Но Берил Тимс была Английской Розой похлеще и пострашнее. К тому же и общаться с ней тогда мне приходилось чаще, чем с Дотти. Однако во всей своей красе она впервые предстала передо мной только через несколько недель, на неофициальном собрании «Общества автобиографов» — тех самых, чьи воспоминания я приводила в грамотный, удобочитаемый вид и перепечатывала на машинке. До тех пор я наблюдала, как Берил ведет себя с сэром Квентином, неизменно прибегая к вызывающему тону, который не вызывал, однако, желаемого эффекта; Берил не могла взять в толк почему, но ведь она была глупой.
— Мужчины любят, когда им перечат, — сказала она мне, — вот только сэр Квентин другой раз совсем не так меня понимает. А у меня еще его мать на руках, разве нет?
С сэром Квентином она вела форменные сражения, пытаясь, ясное дело, возбудить его, — но тщетно. Высокий чин или цепочка титулов одни лишь могли заставить его содрогнуться в пароксизме наслаждения. Но он держал Берил Тимс в состоянии надежды. Я также внимательно наблюдала за отношением Берил к леди Эдвине, матушке сэра Квентина. Берил была при ней тюремщицей и компаньонкой.

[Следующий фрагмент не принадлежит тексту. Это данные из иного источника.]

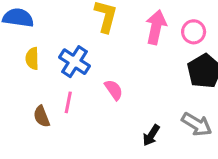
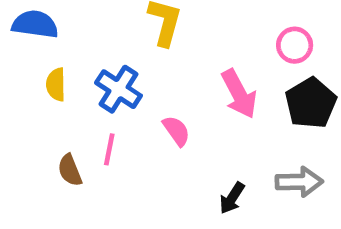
pink arrow: (156, 27) -> (239, 94), moved, turned 140
gray arrow: (197, 124) -> (299, 182), turned -32

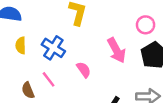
pink line: (109, 149) -> (49, 79), turned -49

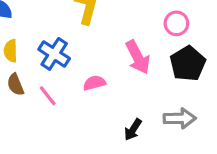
pink semicircle: (84, 70) -> (94, 83), turned -70
brown semicircle: (28, 90) -> (15, 85), moved

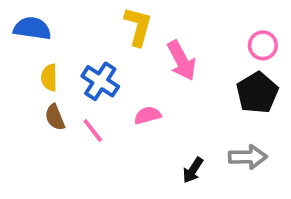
pink circle: (176, 23) -> (263, 45), moved
pink arrow: (138, 57) -> (182, 60), moved

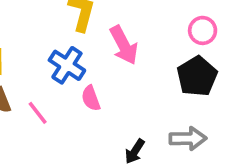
blue cross: (100, 81) -> (67, 65), moved
pink semicircle: (148, 115) -> (91, 98), turned -95

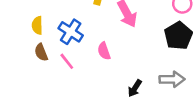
blue cross: (67, 65) -> (71, 32), moved

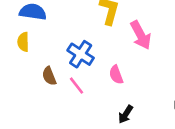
yellow semicircle: (37, 25) -> (23, 42), moved
black arrow: (135, 88) -> (126, 114), moved

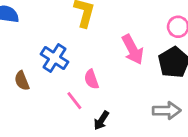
pink arrow: (141, 35) -> (133, 49), moved
pink line: (76, 86) -> (74, 101), moved

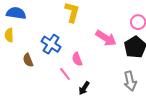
pink arrow: (133, 49) -> (106, 38), turned -30
gray arrow: (167, 111) -> (130, 81), turned 78

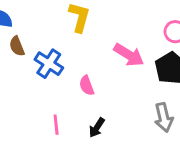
brown semicircle: (28, 60) -> (17, 46), moved
pink line: (65, 74) -> (56, 125), moved, turned 32

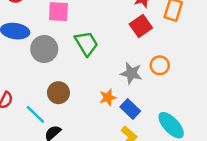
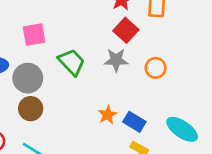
gray star: (131, 73) -> (116, 60), moved
brown circle: (58, 93) -> (31, 109), moved

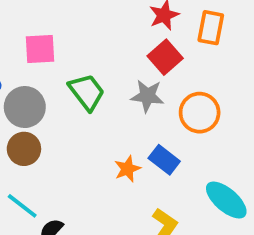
orange circle: (156, 68) -> (200, 113), size x1.4
blue rectangle: (134, 122) -> (164, 160), moved

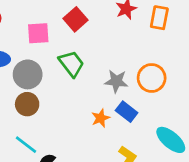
red square: (165, 57) -> (76, 19), moved
gray star: (147, 96) -> (116, 81), moved

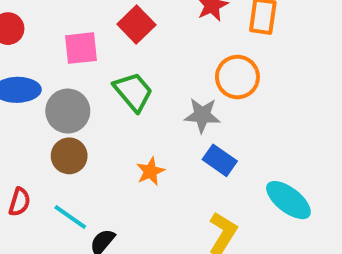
orange circle: (152, 78) -> (237, 77), moved
orange star: (101, 118) -> (150, 171), moved

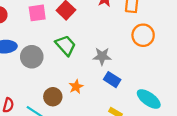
pink square: (81, 48) -> (37, 13), moved
orange circle: (237, 77) -> (143, 35), moved
brown circle: (69, 156) -> (53, 97), moved

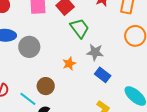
green trapezoid: (66, 45) -> (80, 28), moved
orange star: (76, 87) -> (69, 64), moved

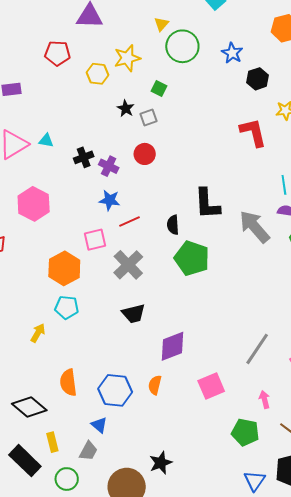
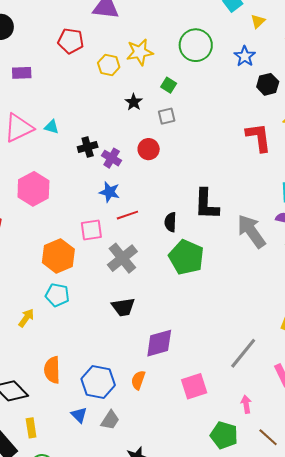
yellow triangle: (161, 24) -> (258, 21), moved
gray square: (148, 118) -> (167, 116), moved
gray trapezoid: (88, 451) -> (110, 420), moved

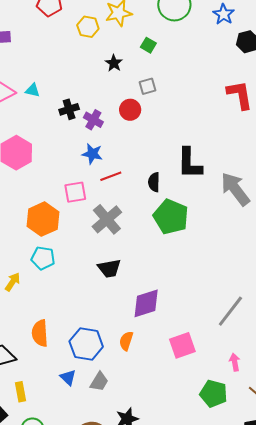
gray square: (167, 116) -> (148, 86), moved

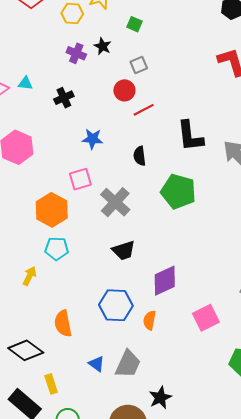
purple cross: (93, 120) -> (76, 53), moved
red line: (111, 176) -> (144, 110), moved
black semicircle: (154, 182) -> (140, 156), moved
blue hexagon: (86, 344) -> (116, 305), moved
gray trapezoid: (99, 382) -> (128, 364), size x1.4

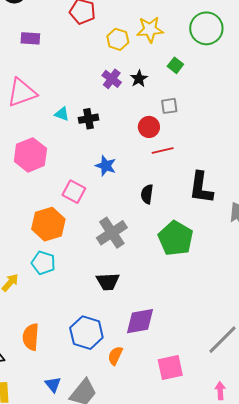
cyan triangle: (25, 83) -> (62, 114), moved
pink square: (80, 179) -> (74, 192), moved, turned 30

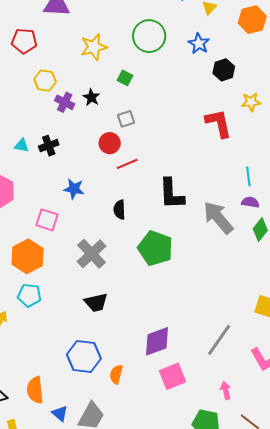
yellow hexagon: (118, 39) -> (45, 81), moved
purple diamond: (140, 321) -> (157, 341), moved
orange semicircle: (31, 337) -> (35, 390), moved

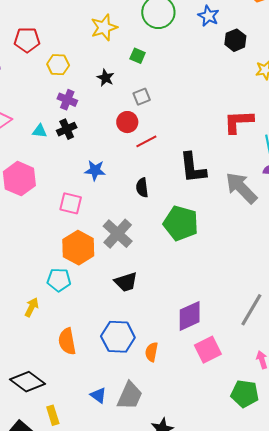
red pentagon: (24, 41) -> (27, 40), moved
purple cross: (65, 102) -> (67, 100), moved
red L-shape: (219, 123) -> (238, 122), moved, turned -76
orange hexagon: (28, 256) -> (78, 248), moved
orange semicircle: (35, 390) -> (67, 341), moved

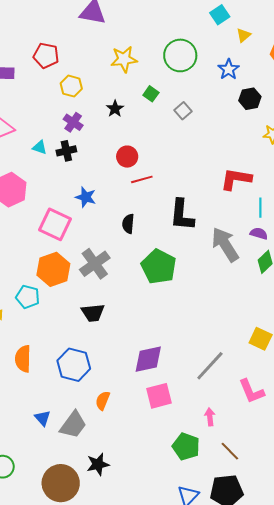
gray square: (142, 97) -> (183, 111), moved, turned -30
pink square: (71, 203) -> (55, 224), size x1.4
orange semicircle: (152, 352) -> (103, 400), moved

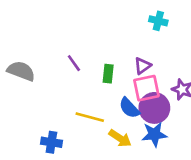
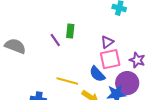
green rectangle: (108, 74) -> (70, 31), moved
purple circle: (154, 108) -> (127, 83), moved

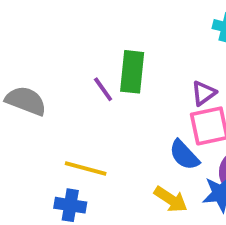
green rectangle: (70, 31) -> (132, 72), size x1.5
yellow line: (67, 81) -> (86, 168), moved

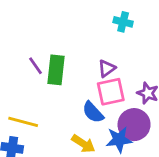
green rectangle: (132, 72) -> (56, 70), moved

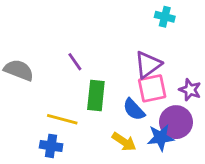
purple triangle: (107, 68) -> (148, 65), size x1.5
green rectangle: (56, 70) -> (96, 95), moved

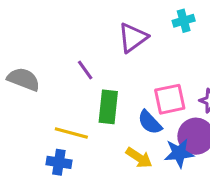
cyan cross: (165, 17) -> (184, 21), turned -30
purple triangle: (148, 65) -> (133, 38), moved

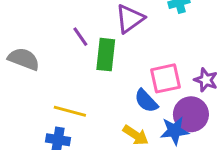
purple line: (85, 70) -> (80, 37), moved
green rectangle: (108, 107) -> (106, 55), moved

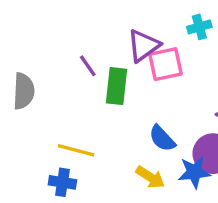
gray semicircle: (24, 59) -> (24, 91), turned 72
pink square: (166, 78) -> (166, 64), moved

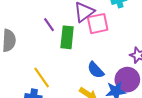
yellow line: (76, 150) -> (42, 77), turned 40

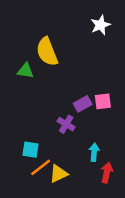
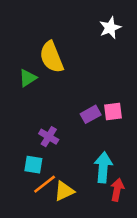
green triangle: (25, 71) -> (28, 78), turned -42
purple cross: (66, 124) -> (49, 137), moved
cyan arrow: (94, 152) -> (103, 167), size x1.5

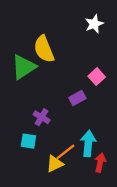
green triangle: (28, 78) -> (24, 67), size x1.6
pink square: (113, 112) -> (97, 77), moved, turned -35
orange line: (45, 184) -> (65, 152), moved

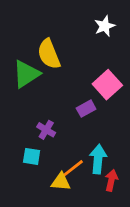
pink square: (97, 77) -> (107, 85), size x1.5
yellow triangle: (55, 164) -> (61, 182), turned 30

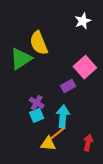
cyan square: (32, 156) -> (37, 115), moved, turned -32
cyan arrow: (98, 159) -> (63, 116), moved

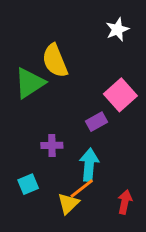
purple cross: (37, 103) -> (52, 145), turned -32
cyan square: (37, 115) -> (28, 184), moved
yellow triangle: (48, 144) -> (68, 203), turned -49

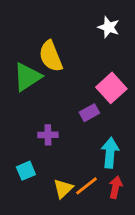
white star: (117, 29) -> (109, 27), turned -30
cyan arrow: (89, 165) -> (110, 153), moved
orange line: (82, 189) -> (87, 186), moved

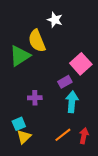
white star: (109, 27) -> (55, 20), moved
cyan arrow: (110, 153) -> (72, 102), moved
yellow triangle: (63, 189) -> (24, 137), moved

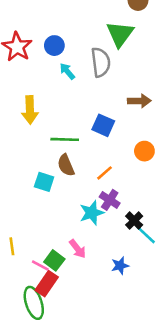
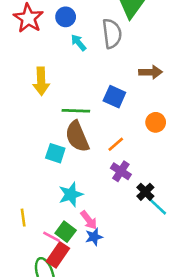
brown semicircle: (66, 165) -> (77, 136), size x1.4
cyan star: (92, 213) -> (71, 194), moved
blue star: (120, 266) -> (94, 237), moved

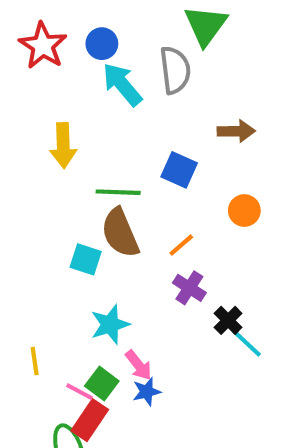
cyan arrow: (78, 43) -> (122, 84), size x1.6

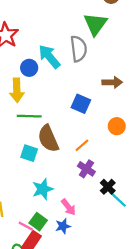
blue circle: (102, 44) -> (29, 68), moved
green line: (118, 192) -> (29, 116), moved
pink arrow: (138, 365) -> (68, 207), moved

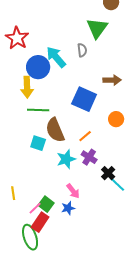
gray semicircle: (79, 49) -> (82, 50), size x0.6
blue circle: (29, 68) -> (38, 67), size x1.5
blue square: (81, 104) -> (84, 99), size x1.4
cyan star: (43, 189) -> (66, 159), moved
pink line: (26, 226) -> (35, 208), turned -72

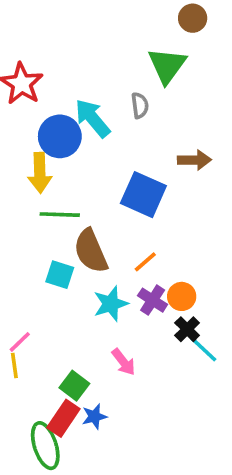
orange circle: (116, 119) -> (182, 296), moved
pink line: (35, 208) -> (20, 342), moved
blue star: (68, 208) -> (94, 416), moved

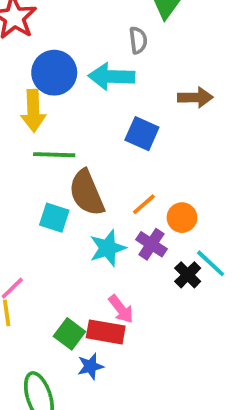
cyan arrow: (93, 118) -> (111, 76), moved, turned -48
blue square: (143, 195) -> (142, 134), size x0.7
orange circle: (182, 296) -> (182, 218), moved
cyan line: (203, 349) -> (211, 263), moved
red rectangle: (63, 418) -> (106, 332), moved, turned 66

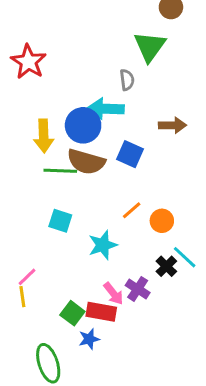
blue circle: (54, 73) -> (83, 125), moved
brown semicircle: (87, 193) -> (86, 162), moved, turned -51
purple cross: (151, 244) -> (138, 289), moved

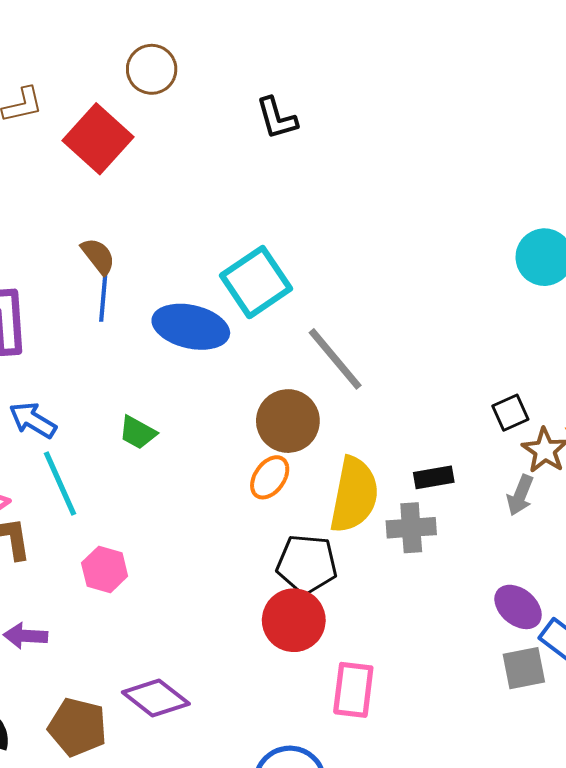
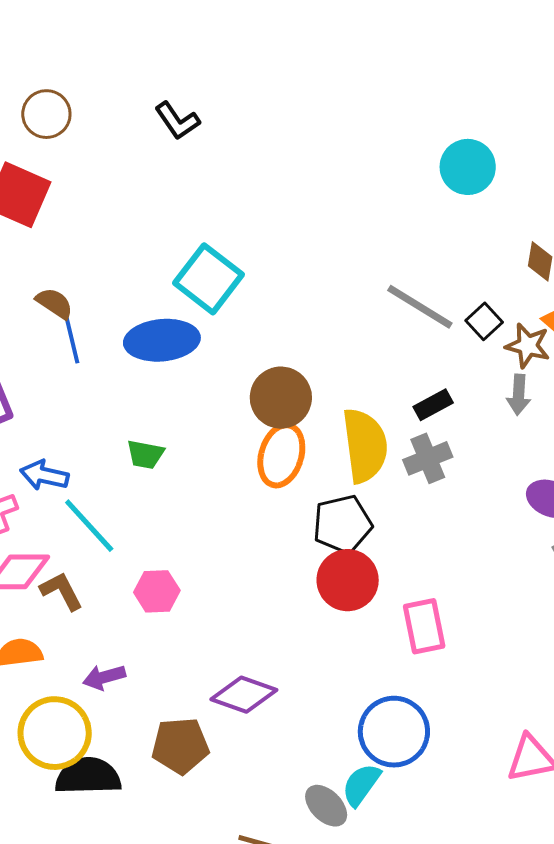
gray line: (335, 359) -> (420, 307), moved
orange ellipse: (270, 477) -> (281, 455), size x1.4

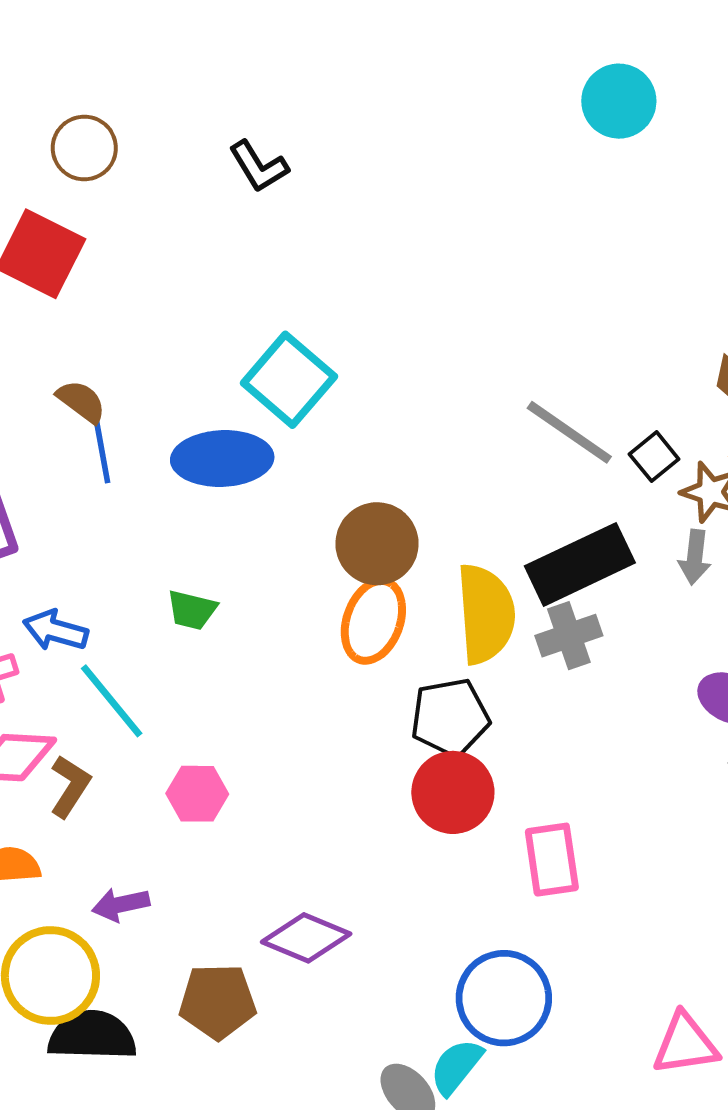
cyan circle: (468, 167) -> (619, 101), moved
black rectangle: (433, 405) -> (580, 564), size x2.0
brown L-shape: (62, 591) -> (70, 786), turned 57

Хотя никто из автобиографов не продвинулся дальше первой главы, в их воспоминаниях уже было несколько общих моментов. Во-первых, ностальгия, во-вторых, паранойя, в-третьих, очевидное желание понравиться будущему читателю. По-моему, и жизнь-то свою они, вероятно, проживали таким образом, чтобы все, чем они являлись, что делали и к чему стремились, прежде всего выглядело бы привлекательно. Перепечатка этих сочинений и попытки придать им какой-то смысл были для меня духовной мукой, пока я не открыла способа умело превращать их в нечто еще худшее, и результат привел в восхищение всех заинтересованных лиц.
Собрание членов «Общества» (всего десять человек) было назначено на три часа во вторник 4 октября, через пять недель после того, как я приступила к работе. До тех пор я никого из них не встречала, поскольку предыдущее ежемесячное собрание пришлось на субботу.
В то утро Берил Тимс устроила сцену, когда сэр Квентин сказал ей:
— Миссис Тимс, попрошу вас сегодня не спускать с матушки глаз.
— Глаз не спускать! — ответила Берил. — Легко сказать «не спускать глаз», а как прикажете не спускать глаз с ее милости и в то же время вам чай подавать? И как помешать ее непроизвольным мочеиспусканиям?
Эту фразочку я как-то сама подбросила Берил, чтобы скоротать время, — она нудно жаловалась, что старуха опять налила на пол. Не ожидала я, что моя формулировка так быстро привьется.
— Ей место в приюте для престарелых, — заявила Берил сэру Квентину. — Ей нужна личная сиделка. — И продолжала стенать в том же духе. Ее слова расстроили сэра Квентина, но и произвели на него должное впечатление.
— Непроизвольные мочеиспускания, — повторил он, рассеянно воззрясь на обои, словно пробовал на вкус незнакомое вино, чей букет он, однако, был готов скорее одобрить, нежели забраковать.
А я успела за это время полюбить леди Эдвину, главным образом, думаю, потому, что она сама очень сильно ко мне привязалась. К тому же мне доставляли удовольствие ее эффектные появления и поразительные высказывания. Я видела, что она умеет неплохо себя контролировать, только не показывает этого Берил или родному сыну — несколько раз мы оставались одни в квартире, сидели болтали, и голос у нее при этом бывал самый нормальный. Почему-то в таких случаях — мы с ней и больше никого — она порой успевала вовремя доковылять до уборной. Из этого я заключила, что недержание мочи и все нелепости в обществе сэра Квентина и Берил объясняются тем, что она либо боится, либо терпеть не может обоих и что в любом случае они действуют ей на нервы.
— Брать на себя ответственность за вашу мать я сегодня не стану, пусть берет кто угодно, но только не я, — объявила Берил своим ротиком Английской Розы в то утро перед собранием.
— Боже мой! — молвил сэр Квентин. — Боже мой!
Тут в довершение всего вошла пошатываясь сама леди Эдвина:
— Думаете, у меня не все дома, да? Флёр, милочка, вы тоже думаете, что у меня не все дома?